Wonder: A Refreshing Tearjerker

Mitchell Rolling

Stephen Chbosky’s Wonder, based on the children’s book by RJ Palacio, was a film that lived up to all the hype of a tearjerker. It also included a good storyline, giving viewers a happy surprise.

Wonder tells the story of an average ten-year-old kid with a not-so-average facial deformity, Treacher Collins Syndrome. Auggie has already gone through 27 surgeries because of the disease. 

Other than his face, Auggie comes across as a normal kid. He likes sci-fi movies, he wants to be an astronaut, he’s good at science, and most importantly, he loves Halloween. This special holiday allows him to dress up and wear a mask with all the other kids, making him feel ordinary for just one day. 

The plot starts when Auggie’s mother, Isabel (Julia Roberts), decides that it is time for Auggie to end home-schooling and enter middle school for the beginning of 5th grade. Both Auggie and his dad, Nate (Owen Wilson), oppose the idea immediately, arguing that Auggie would only be made fun of by other classmates.

By this time in the movie, viewers are getting ready for a sob-story about how a young boy with a facial deformity defied all odds with the backing of his family and made school a worthwhile experience. While that storyline did play out, it was not the only story told within the film.

The refreshing twist to this movie, other than Owen Wilson’s much-needed humor, is that it provides insight into other characters. The focus on Auggie is interrupted numerous times, which brings attention away from the obvious ending about to play out. 

Auggie’s older sister, Via (Izabela Vidovic), is in the background at first and seems only to be there as support for her brother.

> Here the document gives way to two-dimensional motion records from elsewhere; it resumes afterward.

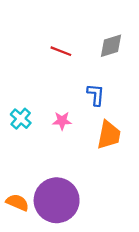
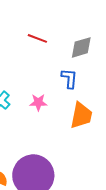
gray diamond: (111, 46) -> (81, 47), moved

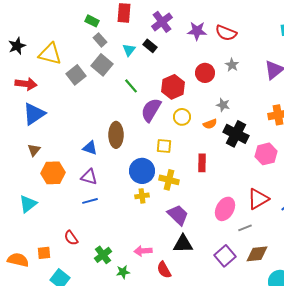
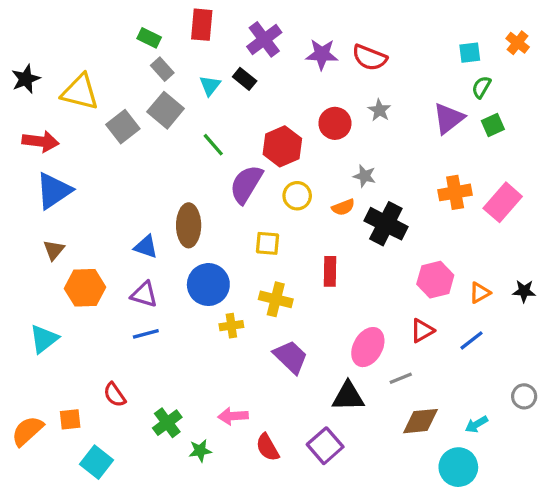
pink hexagon: (266, 154) -> (435, 280), moved
blue circle: (142, 171) -> (208, 285), moved
red triangle: (258, 199) -> (422, 331), size x0.7
black triangle: (183, 244) -> (348, 396), moved
purple square: (225, 256) -> (325, 446), moved
orange semicircle: (18, 260) -> (27, 431), turned -55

When the film switches its focus to her, the viewers realize that, while she is more than willing to help her brother, she feels neglected by the people closest to her: mom, dad, her best friend Miranda, and Auggie.  

We also get insight into when Auggie’s first friend, Jack Will, betrayed their friendship by telling other classmates that if he looked like Auggie he would kill himself. Viewers learn that Jack Will was just nice to Auggie at first because the principal had asked him to. Eventually, though, Jack finds himself enjoying Auggie’s company and even chooses his friendship over others in school. 

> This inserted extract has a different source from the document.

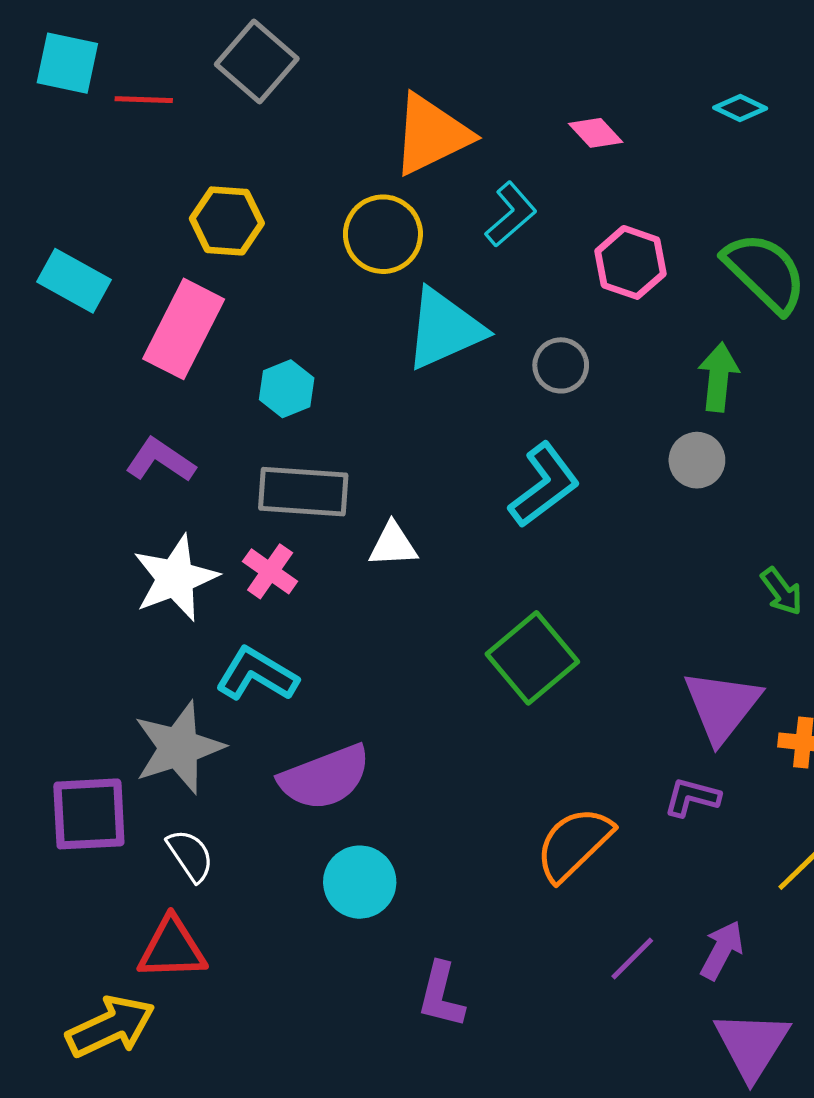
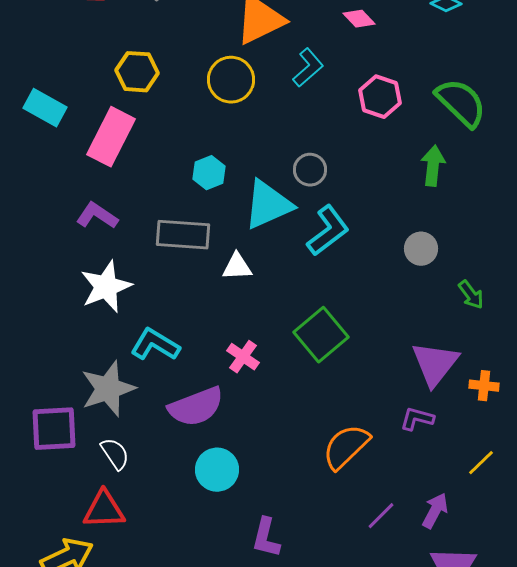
cyan triangle: (444, 329) -> (268, 205), moved
gray circle: (561, 365) -> (310, 170), moved
cyan hexagon: (287, 389) -> (209, 173), moved
gray circle: (697, 460) -> (421, 249), moved
pink cross: (270, 571) -> (243, 357), moved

The comments Jack Will made about killing himself, which Auggie hears, highlight one of the movie’s central themes: people are not perfect. 

We see this theme again when the movie dives into the story of Miranda, Via’s friend who went away to summer camp and comes back a different person. More than just ditching Via for a more popular crowd, Miranda is embarrassed to come face-to-face with her friend. After experiencing a rough family life in the summer, she pretended to be Via at summer camp and became very well-liked because of it. 

But even with this theme of imperfection, by the end we are brought back to yet another perfect ending to a fairytale story. Almost everything works out as desired by the time the movie concludes. Isabel finishes her dissertation, Via lands a lead role in a school play, the bully at Auggie’s school gets in trouble, Jack Will and Auggie become friends again, and Auggie is one of the most well-liked kids in his school. 

The movie ends with a standing ovation for Auggie after he wins an award for being such an awesome kid.